Le diverse facce di un complotto. Gli Stati Uniti spiavano il premier Silvio Berlusconi e ascoltavano le conversazioni del suo staff. Più o meno nelle stesse settimane le agenzie di rating davano il colpo di grazia al traballante esecutivo, diffondendo report catastrofici sul debito pubblico italiano. Quel che successe negli ultimi drammatici mesi del governo Berlusconi è oggetto di polemiche e ricostruzioni che dividono gli esperti. C'è chi parla semplicemente di anomalie e chi spinge per la tesi della congiura o del golpe. Ed è difficile individuare con precisione l'eventuale manina che avrebbe agito dietro le quinte per defenestrare l'esecutivo. Ma qualche elemento può essere allineato. Gli Usa ascoltavano le conversazioni del capo del governo, o meglio la potente Nsa pescava a strascico da migliaia di dialoghi.
Ci fu dunque un intervento diretto dell'amministrazione di Washington? No, a quanto risulta. Obama diceva: «Silvio is right» e il segretario del tesoro Tim Geithner si tirò indietro davanti al pressing di alcuni funzionari - o forse ministri - europei che volevano far ruzzolare Berlusconi dalla poltrona di premier. Ma altre centrali, questa volta quelle finanziarie, hanno giocato la loro partita nello stesso delicatissimo momento. E hanno contribuito ad abbattere il Cavaliere. A sostenerlo non è il Giornale ma la procura di Trani che ha spedito a processo un manipolo di analisti di due dei colossi mondiali del rating: Fitch e Standard & Poor's. L'accusa, pesantissima, è quella di aver manipolato o meglio alterato i mercati sparando informazioni grossolane, anzi distorte sul nostro Paese e spargendo il panico fra gli investitori.

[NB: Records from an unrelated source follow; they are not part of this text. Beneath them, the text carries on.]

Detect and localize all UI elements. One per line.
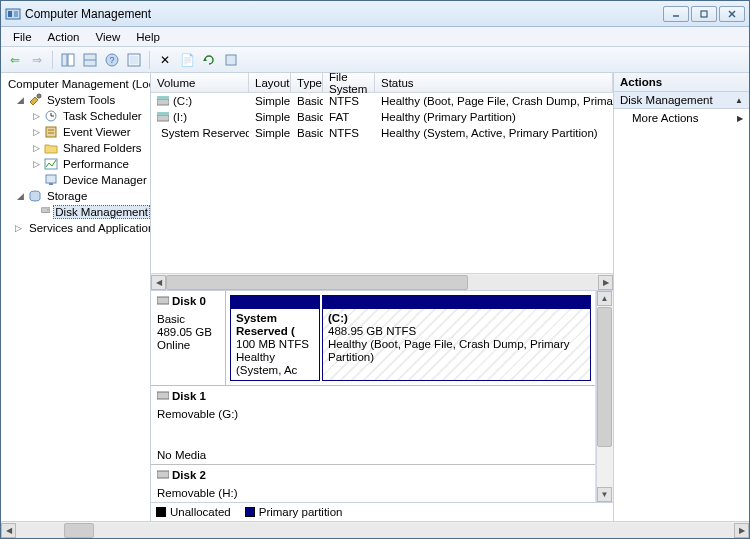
scroll-up-icon[interactable]: ▲: [597, 291, 612, 306]
disk-icon: [157, 469, 169, 481]
tree-storage[interactable]: ◢ Storage: [1, 188, 150, 204]
nav-forward-button[interactable]: ⇒: [27, 50, 47, 70]
disk-row: Disk 0 Basic 489.05 GB Online System Res…: [151, 291, 595, 386]
col-volume[interactable]: Volume: [151, 73, 249, 92]
volume-list: Volume Layout Type File System Status (C…: [151, 73, 613, 291]
disk-icon: [157, 390, 169, 402]
partition-system-reserved[interactable]: System Reserved ( 100 MB NTFS Healthy (S…: [230, 295, 320, 381]
expand-icon[interactable]: ▷: [31, 127, 42, 138]
disk-icon: [157, 295, 169, 307]
col-type[interactable]: Type: [291, 73, 323, 92]
tree-shared-folders[interactable]: ▷ Shared Folders: [1, 140, 150, 156]
svg-text:?: ?: [109, 55, 114, 65]
disk-info[interactable]: Disk 1 Removable (G:) No Media: [151, 386, 595, 464]
chevron-right-icon: ▶: [737, 114, 743, 123]
help-button[interactable]: ?: [102, 50, 122, 70]
svg-rect-36: [157, 115, 169, 121]
actions-header: Actions: [614, 73, 749, 92]
svg-rect-23: [46, 127, 56, 137]
scroll-down-icon[interactable]: ▼: [597, 487, 612, 502]
perf-icon: [44, 157, 58, 171]
tree-root[interactable]: Computer Management (Local: [1, 76, 150, 92]
toolbar: ⇐ ⇒ ? ✕ 📄: [1, 47, 749, 73]
tools-icon: [28, 93, 42, 107]
scroll-right-icon[interactable]: ▶: [598, 275, 613, 290]
tree-services[interactable]: ▷ Services and Applications: [1, 220, 150, 236]
nav-back-button[interactable]: ⇐: [5, 50, 25, 70]
window-title: Computer Management: [25, 7, 151, 21]
svg-marker-15: [203, 58, 207, 61]
actions-group-disk-management[interactable]: Disk Management ▲: [614, 92, 749, 109]
properties-button[interactable]: 📄: [177, 50, 197, 70]
svg-rect-41: [157, 471, 169, 478]
partition-c[interactable]: (C:) 488.95 GB NTFS Healthy (Boot, Page …: [322, 295, 591, 381]
tree-disk-management[interactable]: ▷ Disk Management: [1, 204, 150, 220]
tree-event-viewer[interactable]: ▷ Event Viewer: [1, 124, 150, 140]
svg-point-19: [37, 94, 41, 98]
collapse-icon[interactable]: ◢: [15, 191, 26, 202]
scroll-right-icon[interactable]: ▶: [734, 523, 749, 538]
tree-performance[interactable]: ▷ Performance: [1, 156, 150, 172]
close-button[interactable]: [719, 6, 745, 22]
event-icon: [44, 125, 58, 139]
volume-row[interactable]: (I:) Simple Basic FAT Healthy (Primary P…: [151, 109, 613, 125]
scroll-left-icon[interactable]: ◀: [1, 523, 16, 538]
col-status[interactable]: Status: [375, 73, 613, 92]
svg-rect-27: [46, 175, 56, 183]
toolbar-button-7[interactable]: ✕: [155, 50, 175, 70]
volume-hscroll[interactable]: ◀ ▶: [151, 273, 613, 290]
svg-rect-1: [8, 11, 12, 17]
actions-pane: Actions Disk Management ▲ More Actions ▶: [613, 73, 749, 521]
svg-rect-28: [49, 183, 53, 185]
storage-icon: [28, 189, 42, 203]
app-icon: [5, 6, 21, 22]
tree-device-manager[interactable]: ▷ Device Manager: [1, 172, 150, 188]
outer-hscroll[interactable]: ◀ ▶: [1, 521, 749, 538]
col-layout[interactable]: Layout: [249, 73, 291, 92]
disk-row: Disk 2 Removable (H:) No Media: [151, 465, 595, 502]
svg-rect-37: [157, 112, 169, 115]
svg-rect-2: [14, 11, 18, 17]
svg-rect-30: [41, 208, 49, 213]
scroll-thumb[interactable]: [64, 523, 94, 538]
menu-file[interactable]: File: [5, 29, 40, 45]
expand-icon[interactable]: ▷: [31, 143, 42, 154]
volume-row[interactable]: System Reserved (E:) Simple Basic NTFS H…: [151, 125, 613, 141]
volume-row[interactable]: (C:) Simple Basic NTFS Healthy (Boot, Pa…: [151, 93, 613, 109]
disk-map: Disk 0 Basic 489.05 GB Online System Res…: [151, 291, 613, 502]
menu-help[interactable]: Help: [128, 29, 168, 45]
center-pane: Volume Layout Type File System Status (C…: [151, 73, 613, 521]
refresh-button[interactable]: [199, 50, 219, 70]
menu-action[interactable]: Action: [40, 29, 88, 45]
titlebar: Computer Management: [1, 1, 749, 27]
toolbar-button-10[interactable]: [221, 50, 241, 70]
svg-rect-7: [62, 54, 67, 66]
minimize-button[interactable]: [663, 6, 689, 22]
show-hide-tree-button[interactable]: [58, 50, 78, 70]
col-fs[interactable]: File System: [323, 73, 375, 92]
scroll-thumb[interactable]: [597, 307, 612, 447]
svg-rect-14: [130, 56, 138, 64]
tree-task-scheduler[interactable]: ▷ Task Scheduler: [1, 108, 150, 124]
svg-rect-34: [157, 99, 169, 105]
scroll-thumb[interactable]: [166, 275, 468, 290]
tree-system-tools[interactable]: ◢ System Tools: [1, 92, 150, 108]
svg-rect-35: [157, 96, 169, 99]
toolbar-button-4[interactable]: [80, 50, 100, 70]
expand-icon[interactable]: ▷: [15, 223, 22, 234]
legend-swatch-unallocated: [156, 507, 166, 517]
svg-rect-39: [157, 297, 169, 304]
disk-info[interactable]: Disk 2 Removable (H:) No Media: [151, 465, 595, 502]
expand-icon[interactable]: ▷: [31, 111, 42, 122]
disk-vscroll[interactable]: ▲ ▼: [596, 291, 613, 502]
disk-info[interactable]: Disk 0 Basic 489.05 GB Online: [151, 291, 226, 385]
menu-view[interactable]: View: [88, 29, 129, 45]
disk-row: Disk 1 Removable (G:) No Media: [151, 386, 595, 465]
scroll-left-icon[interactable]: ◀: [151, 275, 166, 290]
expand-icon[interactable]: ▷: [31, 159, 42, 170]
window-frame: Computer Management File Action View Hel…: [0, 0, 750, 539]
maximize-button[interactable]: [691, 6, 717, 22]
toolbar-button-6[interactable]: [124, 50, 144, 70]
actions-more[interactable]: More Actions ▶: [614, 109, 749, 127]
collapse-icon[interactable]: ◢: [15, 95, 26, 106]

Insomma, al di là delle definizioni semantiche, c'è la prova o almeno forti indizi che anche su questo lato qualcosa non quadra. Troppi attori si mossero in un palcoscenico ristretto per togliere di mezzo quel Berlusconi sì vulnerabile ma anche elemento non subalterno all'egemonia tedesca e alla visione a stelle e strisce del mondo. Secondo i pm di Trani, i tecnici di Standard & Poor's fornirono «intenzionalmente» ai mercati finanziari fra maggio 2011 e gennaio 2012 quattro report intinti nell'inchiostro velenoso di notizie false o tendenziose. Il motivo? «Disincentivare l'acquisto di titoli del debito pubblico e deprezzarne così il valore». Un'operazione diversa ma analoga a quella compiuta a gennaio 2012, quando ormai a Palazzo Chigi c'era Monti, da Fitch: l'agenzia avrebbe creato ad arte un clima di terrore, divulgando a mercati aperti informazioni che dovevano rimanere riservate e quindi assestando una micidiale spallata alla credibilità delle finanze tricolori e iniettando sfiducia e un sentimento di smobilitazione fra gli investitori internazionali. Un gioco nemmeno troppo raffinato che è oggetto di un lungo e articolato dibattimento in corso a Trani: in questi mesi sono stati sentiti in aula lo stesso Monti e poi personaggi di altissimo profilo come Mario Draghi, Romano Prodi e Giulio Tremonti. Non solo: è emerso, complotto nel complotto, che il ministero dell'Economia pagò sul declassamento una penale di 2,5 miliardi di euro alla banca d'affari americana Morgan Stanley, come da clausola del contratto fra Roma e l'istituto di credito.
Quel che non si sapeva è che Morgan Stanley è azionista di McGraw Hill che a sua volta controlla Standard & Poor's.Insomma, i congiurati avrebbero avuto una sponda pure di là dell'Atlantico, anche se molti passaggi sono ancora oscuri. Ma certo da Berlino a New York qualcuno si diede da fare per chiudere la stagione di Berlusconi.